FOLLOW US ON:
GET THE NEWSLETTER
CONTACT US
Cameron: Songs for the Witch Woman


 
Los Angeles’ Museum of Contemporary Art has announced the mounting of 91 artworks and ephemera relating to the life’s work of the eccentric LA bohemian legend Marjorie Cameron. The show goes up on October 11 at MOCA’s Pacific Design Center annex and will close on January 11, 2015. “Cameron: Songs for the Witch Woman” will feature paintings, drawings, sketchbooks, poetry and correspondence between Cameron and her husband rocket scientist/occultist Jack Parsons, and with the great mythologist Joseph Campbell.

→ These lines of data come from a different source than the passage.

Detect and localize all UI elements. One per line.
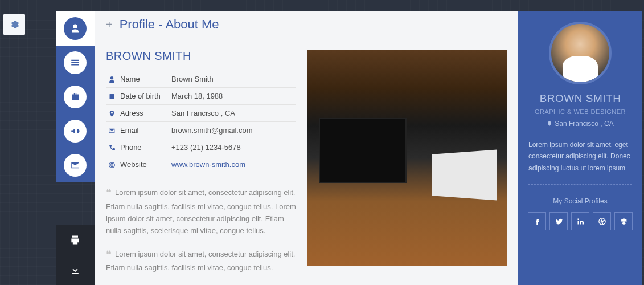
profile-photo xyxy=(307,50,507,266)
info-label: Email xyxy=(118,122,169,139)
table-row: AdressSan Francisco , CA xyxy=(106,105,296,122)
info-value: brown.smith@gmail.com xyxy=(169,122,296,139)
print-button[interactable] xyxy=(56,225,95,255)
gear-icon xyxy=(9,19,19,30)
bullhorn-icon xyxy=(70,126,80,136)
sidebar-role: GRAPHIC & WEB DESIGNER xyxy=(535,108,626,115)
plus-icon: + xyxy=(106,18,113,31)
dribbble-icon xyxy=(598,217,606,226)
info-value: March 18, 1988 xyxy=(169,88,296,105)
table-row: Date of birthMarch 18, 1988 xyxy=(106,88,296,105)
nav-portfolio[interactable] xyxy=(56,80,95,114)
info-label: Website xyxy=(118,156,169,173)
profile-name-heading: BROWN SMITH xyxy=(106,50,296,63)
settings-button[interactable] xyxy=(3,14,25,35)
avatar xyxy=(549,22,612,84)
sidebar-bio: Lorem ipsum dolor sit amet, eget consect… xyxy=(528,139,632,185)
website-link[interactable]: www.brown-smith.com xyxy=(171,160,245,169)
layers-icon xyxy=(620,217,628,226)
table-row: NameBrown Smith xyxy=(106,71,296,88)
bio-paragraph: ❝Lorem ipsum dolor sit amet, consectetur… xyxy=(106,185,296,237)
phone-icon xyxy=(108,144,116,152)
pin-icon xyxy=(547,121,552,127)
linkedin-icon xyxy=(576,217,585,226)
page-header: + Profile - About Me xyxy=(95,11,518,39)
download-icon xyxy=(69,264,81,276)
table-row: Emailbrown.smith@gmail.com xyxy=(106,122,296,139)
social-twitter[interactable] xyxy=(549,212,568,230)
info-table: NameBrown Smith Date of birthMarch 18, 1… xyxy=(106,71,296,173)
social-dribbble[interactable] xyxy=(593,212,611,230)
download-button[interactable] xyxy=(56,255,95,286)
social-heading: My Social Profiles xyxy=(553,197,607,205)
mail-icon xyxy=(108,127,116,135)
quote-icon: ❝ xyxy=(106,187,112,198)
info-value: +123 (21) 1234-5678 xyxy=(169,139,296,156)
user-icon xyxy=(108,76,116,83)
user-icon xyxy=(70,23,80,34)
table-row: Websitewww.brown-smith.com xyxy=(106,156,296,173)
stack-icon xyxy=(70,58,80,68)
calendar-icon xyxy=(108,93,116,100)
info-label: Phone xyxy=(118,139,169,156)
sidebar-name: BROWN SMITH xyxy=(540,92,621,105)
info-label: Name xyxy=(118,71,169,88)
nav-blog[interactable] xyxy=(56,114,95,148)
nav-contact[interactable] xyxy=(56,148,95,182)
social-layers[interactable] xyxy=(614,212,633,230)
globe-icon xyxy=(108,161,116,169)
info-value: San Francisco , CA xyxy=(169,105,296,122)
info-value: Brown Smith xyxy=(169,71,296,88)
svg-rect-0 xyxy=(110,94,114,99)
facebook-icon xyxy=(533,217,542,226)
nav-profile[interactable] xyxy=(56,11,95,46)
print-icon xyxy=(69,234,81,246)
social-linkedin[interactable] xyxy=(571,212,589,230)
profile-sidebar: BROWN SMITH GRAPHIC & WEB DESIGNER San F… xyxy=(518,11,642,285)
social-links xyxy=(528,212,633,230)
bio-paragraph: ❝Lorem ipsum dolor sit amet, consectetur… xyxy=(106,246,296,275)
twitter-icon xyxy=(555,217,563,226)
social-facebook[interactable] xyxy=(528,212,546,230)
briefcase-icon xyxy=(70,92,80,102)
info-label: Date of birth xyxy=(118,88,169,105)
side-nav xyxy=(56,11,95,285)
page-title: Profile - About Me xyxy=(120,17,219,32)
quote-icon: ❝ xyxy=(106,249,112,260)
pin-icon xyxy=(108,110,116,117)
info-label: Adress xyxy=(118,105,169,122)
nav-resume[interactable] xyxy=(56,46,95,80)
main-panel: + Profile - About Me BROWN SMITH NameBro… xyxy=(95,11,518,285)
envelope-icon xyxy=(70,160,80,170)
sidebar-location: San Francisco , CA xyxy=(547,120,613,128)
table-row: Phone+123 (21) 1234-5678 xyxy=(106,139,296,156)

In recent years Cameron’s work has begun to be reassessed by the art world, in part inspired by her close association with artists like Wallace Berman and George Herms, actor Dennis Hopper and underground filmmaker Kenneth Anger. As interest in their work increased, so has curiosity about the odd, flaming haired creature from Inauguration of the Pleasure Dome. Sadly much of her work was deliberately burned by the artist herself in the 50s and can only be glimpsed at in Curtis Harrington’s short cinematic portrait of Cameron, “Wormwood Star.” (See below)
 

 
The show will highlight the recent publication of Songs for the Witch Woman, an absolutely stunning coffee table art book / facsimile reproduction of Cameron’s drawings and watercolors along with Parsons’ metaphysical and occult poetry produced by Fulgur Esoterica. (The book was printed in a very limited edition, and is available now. If this seems like the kind of item that you would like to own—it’s a knockout, finely published at a very high quality—buy it now instead of waiting until next year when it’ll be selling for $500 on eBay. If you like this kind of thing, I’ll say it again, it’s particularly nice. There’s a beautifully composed foreword by the OTO’s WIlliam Breeze, who knew Cameron, to recommend it as well.)
 

 
The exhibition is being organized by guest curator Yael Lipschutz with MOCA’s senior curator Alma Ruiz along with the Cameron-Parsons Foundation. The museum will produce a full color catalogue with 75 illustrations for the exhibit.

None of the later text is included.